One of the talks I have delivered, and will be delivering this Saturday, 27 Apr 2013, centres around how to make the right decisions. We need to be thinking about things like this every so often, and determine if we are truly who we say we are. Some people call it congruence.
Well, I had an opportunity to demonstrate this a few weeks ago. My mother had come to visit, and I was walking my mother out to where she could catch a bus back home. When we reached the bus stop, she said goodbye and asked me to head back home. As I did so, I happened to notice a red purse lying on the ground. Picking it up, I noticed that it was half open and contained a big bundle of S$50 notes. I wondered whether my mother might have dropped it, so I put it in my pocket and crossed the street back to the bus stop where my mother was still waiting. Taking her aside, I showed her the purse and asked if it belonged to her. She confirmed what I suspected, that it didn’t. This gave me the opportunity to ask a group of ladies standing nearby whether any of them had lost anything. A few seconds later, one of them said that she thought she might have dropped her purse. I asked her to describe the purse, which she proceeded to do. I then took the red zippered purse out of my pocket and handed it to her, remarking that she ought to be more careful. That done, I left for home again.

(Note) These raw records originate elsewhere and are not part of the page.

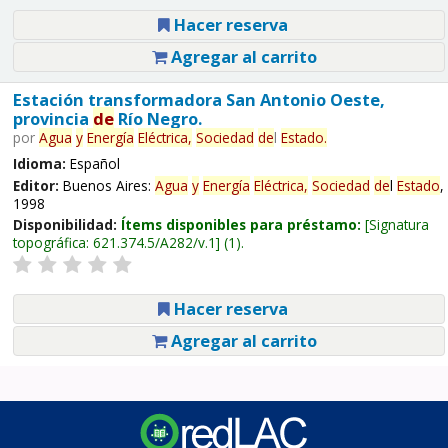
Hacer reserva
Agregar al carrito
Estación transformadora San Antonio Oeste,
provincia
de
Río Negro.
por
Agua
y
Energía
Eléctrica,
Sociedad
de
l
Estado
.
Idioma:
Español
Editor:
Buenos Aires:
Agua
y
Energía
Eléctrica,
Sociedad
de
l
Estado
,
1998
Disponibilidad:
Ítems disponibles para préstamo:
Signatura
topográfica:
621.374.5/A282/v.1
(1).
Hacer reserva
Agregar al carrito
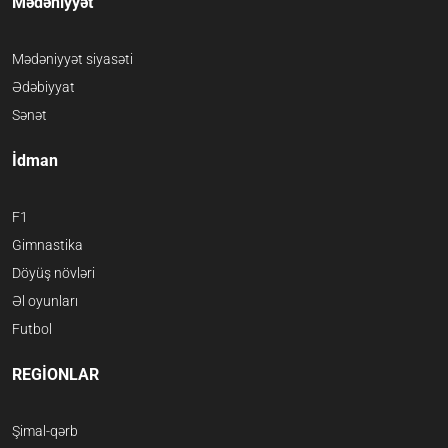
Mədəniyyət
Mədəniyyət siyasəti
Ədəbiyyat
Sənət
İdman
F1
Gimnastika
Döyüş növləri
Əl oyunları
Futbol
REGİONLAR
Şimal-qərb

Situations like these are opportunities for us to check if our values are really what we say or think they are, and whether or not we have congruence with them. If we do, well and good, reinforcement has taken place. If we, however, feel any urge to act in a manner contrary to what we espouse, then it is an opportunity to determine to do the right thing in spite of what we feel, and to reinforce those values we want in our own selves. People follow leaders who are congruent.